After an extended hiatus, the Redesign Watch is back.  I’m celebrating its return with eight new entries, including the very recently announced HTML+CSS reworking of Slashdot.  I wonder how their work compares to the third-party job that Daniel Frommelt did a couple of years ago.

Since only the most recent five redesigns are shown on the home page, you’ll have to dig into the archive if you want to see all the new stuff—from Everything Tori on forward—or you could just subscribe to the RSS 2.0 feed.  You can find it and other meyerweb feeds on the Feeds page.  (Go figure!)


Speaking Out

Published 19 years, 9 months past

Just a reminder to all of you in the Chicago, IL area that I’ll be talking about XHTML, CSS, and that sort of thing on Thursday, 4 3 November 2005.  I’ll be talking all day long, or close to it, as I delve into details, rebuild a design or two, and answer questions from the attendees.  If you’re interested, check out the Carson Workshops site for more information on this and other workshops.

If you’re in Philadelphia, of course, you’ll want to check out An Event Apart, where Mr.
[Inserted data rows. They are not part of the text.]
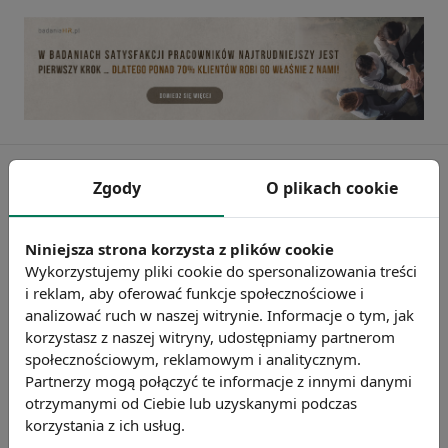
Zgody
O plikach cookie
Niniejsza strona korzysta z plików cookie
Wykorzystujemy pliki cookie do spersonalizowania treści
i reklam, aby oferować funkcje społecznościowe i
analizować ruch w naszej witrynie. Informacje o tym, jak
korzystasz z naszej witryny, udostępniamy partnerom
społecznościowym, reklamowym i analitycznym.
Partnerzy mogą połączyć te informacje z innymi danymi
Badanie wskaźnikiHR 2026
otrzymanymi od Ciebie lub uzyskanymi podczas
Zmierz 59 wskaźników efektywności
korzystania z ich usług.
personalnej, w tym absencję, fluktuację i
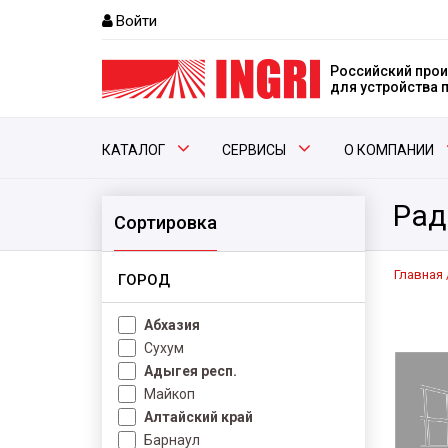
Войти
Российский прои
для устройства
КАТАЛОГ
СЕРВИСЫ
О КОМПАНИИ
Рад
Сортировка
Главная
ГОРОД
Абхазия
Сухум
Адыгея респ.
Майкоп
Алтайский край
Барнаул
Zeldman and I will trade off talking all day.  Seats have been selling pretty briskly, so if you’re interested, you might want to register soon.
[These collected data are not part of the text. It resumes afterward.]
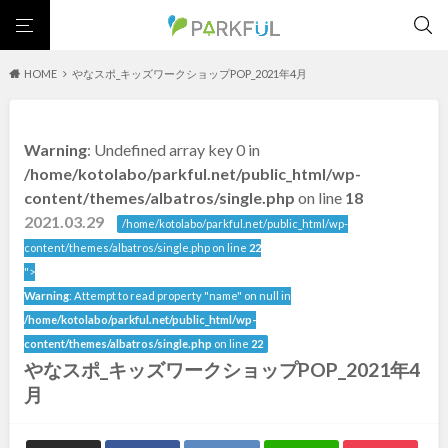
HOME
やなスポ_キッズワークショップPOP_2021年4月
芝生広場
幼児向け
芝生広場
幼児向け
大型遊具
ピックアップ1000公園
Warning
: Undefined array key 0 in
大型遊具
ピックアップ1000公園
自然が豊か
梅・桜の名所
景色が良い
水遊び
北海道・東北
/home/kotolabo/parkful.net/public_html/wp-
テニスコート
野球場
紅葉の名所
バーベキュー
自然が豊か
梅・桜の名所
content/themes/albatros/single.php
on line
18
カフェ・レストラン
サッカー・フットサル
ランニングコース
景色が良い
水遊び
2021.03.29
北海道
青森
/home/kotolabo/parkful.net/public_html/wp-
動物園・ふれあい
歴史・文化財
日本庭園
紅葉の美しい公園
テニスコート
野球場
content/themes/albatros/single.php on line
22
さくら名所100公園
屋内遊び場
アスレチックコース
紅葉の名所
バーベキュー
">
岩手
宮城
バスケットボール
彫刻・アート
桜・梅の名所
コトブキ事例
Warning
: Attempt to read property "name" on null in
カフェ・レストラン
サッカー・フットサル
洋式庭園
ドッグラン
ローラー滑り台
植物園
夜景スポット
/home/kotolabo/parkful.net/public_html/wp-
ランニングコース
動物園・ふれあい
秋田
山形
Pickup
花の名所
プレーパーク
公園グルメ
美術館
content/themes/albatros/single.php
on line
22
歴史・文化財
日本庭園
やなスポ_キッズワークショップPOP_2021年4
インクルーシブパーク
屋根付き遊び場
花菖蒲
キャンプ場
福島
紅葉の美しい公園
さくら名所100公園
月
バスケットゴール
ふわふわドーム
健康遊具
ゲートボール
屋内遊び場
アスレチックコース
スケートパーク
ライトアップ
イルミネーション
イベント
交通公園
バスケットボール
彫刻・アート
I’d encourage all you Strayans to register for WE05, except it’s completely sold out.  The same is very nearly true of UI10, from what I’m told.  Things are definitely picking up on the events circuit!

Which is a good thing for me… after all, how else am I going to reach Gold Elite status?  (I wonder if I get an energy sword for that.)


ALA’s New Print Styles

Published 19 years, 9 months past

You asked for it, you begged for it, you demanded it: A List Apart is sporting a working print style sheet for the articles.  Want to know more about it?  Read “ALA’s New Print Styles“, my new article over at ALA.

Believe it or not, that’s only my second ALA article ever, and the first one was the classic “Going To Print“.  Maybe one of these days I should write an ALA article that doesn’t involve ink on dead trees.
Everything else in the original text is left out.